__TASK DESCRIPTION__
Return all of the entries exactly as written.

__DATASET EXTRACT__
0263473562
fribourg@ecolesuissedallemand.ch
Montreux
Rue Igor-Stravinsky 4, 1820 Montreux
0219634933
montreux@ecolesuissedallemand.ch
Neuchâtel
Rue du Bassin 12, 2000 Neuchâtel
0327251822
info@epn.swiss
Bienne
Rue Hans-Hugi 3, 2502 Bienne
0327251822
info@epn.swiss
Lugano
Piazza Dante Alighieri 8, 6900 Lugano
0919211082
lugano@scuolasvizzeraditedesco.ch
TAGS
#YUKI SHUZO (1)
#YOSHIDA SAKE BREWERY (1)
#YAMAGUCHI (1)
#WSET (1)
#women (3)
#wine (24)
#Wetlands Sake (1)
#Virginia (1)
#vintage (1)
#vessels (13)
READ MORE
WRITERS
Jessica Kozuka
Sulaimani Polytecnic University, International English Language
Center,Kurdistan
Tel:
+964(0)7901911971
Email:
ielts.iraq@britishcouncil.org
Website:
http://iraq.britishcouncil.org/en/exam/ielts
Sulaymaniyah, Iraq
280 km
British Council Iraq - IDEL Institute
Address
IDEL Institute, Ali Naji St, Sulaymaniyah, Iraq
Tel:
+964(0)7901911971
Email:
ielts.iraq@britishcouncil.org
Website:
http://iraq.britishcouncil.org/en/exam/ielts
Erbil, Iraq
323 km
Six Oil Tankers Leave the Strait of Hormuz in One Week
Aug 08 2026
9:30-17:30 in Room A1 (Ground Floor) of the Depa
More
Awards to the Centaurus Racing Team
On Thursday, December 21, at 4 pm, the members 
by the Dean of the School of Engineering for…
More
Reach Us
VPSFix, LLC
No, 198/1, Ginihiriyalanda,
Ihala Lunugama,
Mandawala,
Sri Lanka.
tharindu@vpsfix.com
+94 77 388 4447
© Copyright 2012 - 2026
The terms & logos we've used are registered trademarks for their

__TASK RESULT__
0263473562
fribourg@ecolesuissedallemand.ch
Montreux
Rue Igor-Stravinsky 4, 1820 Montreux
0219634933
montreux@ecolesuissedallemand.ch
Neuchâtel
Rue du Bassin 12, 2000 Neuchâtel
0327251822
info@epn.swiss
Bienne
Rue Hans-Hugi 3, 2502 Bienne
0327251822
info@epn.swiss
Lugano
Piazza Dante Alighieri 8, 6900 Lugano
0919211082
lugano@scuolasvizzeraditedesco.ch
TAGS
#YUKI SHUZO (1)
#YOSHIDA SAKE BREWERY (1)
#YAMAGUCHI (1)
#WSET (1)
#women (3)
#wine (24)
#Wetlands Sake (1)
#Virginia (1)
#vintage (1)
#vessels (13)
READ MORE
WRITERS
Jessica Kozuka
Sulaimani Polytecnic University, International English Language
Center,Kurdistan
Tel:
+964(0)7901911971
Email:
ielts.iraq@britishcouncil.org
Website:
http://iraq.britishcouncil.org/en/exam/ielts
Sulaymaniyah, Iraq
280 km
British Council Iraq - IDEL Institute
Address
IDEL Institute, Ali Naji St, Sulaymaniyah, Iraq
Tel:
+964(0)7901911971
Email:
ielts.iraq@britishcouncil.org
Website:
http://iraq.britishcouncil.org/en/exam/ielts
Erbil, Iraq
323 km
Six Oil Tankers Leave the Strait of Hormuz in One Week
Aug 08 2026
9:30-17:30 in Room A1 (Ground Floor) of the Depa
More
Awards to the Centaurus Racing Team
On Thursday, December 21, at 4 pm, the members 
by the Dean of the School of Engineering for…
More
Reach Us
VPSFix, LLC
No, 198/1, Ginihiriyalanda,
Ihala Lunugama,
Mandawala,
Sri Lanka.
tharindu@vpsfix.com
+94 77 388 4447
© Copyright 2012 - 2026
The terms & logos we've used are registered trademarks for their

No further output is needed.